Production is also adopting other modes of daily communication, such as Zoom, while working in dedicated areas of the control room. To prevent stagnation on the content front, the team is leveraging a handful of remote workflows that keep each member on schedule and updated on the progress of creative projects.

“We’re shifting our timelines and starting a lot earlier [in the week],” Madayag explains. “As far as content creation, we have a system called Wrike, where we can check and proof videos or graphics in a timely manner. We’re also emailing each other a lot: instead of walking down the hall [to someone’s office], I get a notification that a video’s ready to approve or graphics are ready to be reviewed.”

The Ones Who Get It Done: Shoutouts to Seahawks’ Production, Operations Teams

Like the undefeated team on the turf, the tag-team of operations and production is diminishing the logistical hurdles and snafus of the 2020 NFL season. Tremel notes that a lot of individual effort has gone into the multiple projects at the stadium, including the transformation of the storage closet: “Our facilities team was great in getting that room ready. They put in a lot of long days but got the job done.”

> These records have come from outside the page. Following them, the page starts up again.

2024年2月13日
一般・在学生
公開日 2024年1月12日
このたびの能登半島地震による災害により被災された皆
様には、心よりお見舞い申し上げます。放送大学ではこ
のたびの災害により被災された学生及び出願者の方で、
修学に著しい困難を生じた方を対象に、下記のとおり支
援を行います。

Jerseys of local high school football teams are placed on empty seats.

From the production side, Madayag points back to the operations team, which gives him the freedom to operate with minimal constraints on game day.

“Our tech-ops team is so flexible, and they’re really good at what they do,” he says. “The quality of work from them is simply amazing.”

After a Week 7 matchup with the Arizona Cardinals this Sunday, the Seattle Seahawks head back to the Pacific Northwest to face the San Francisco 49ers on Nov. 1 at 4:25 p.m. ET.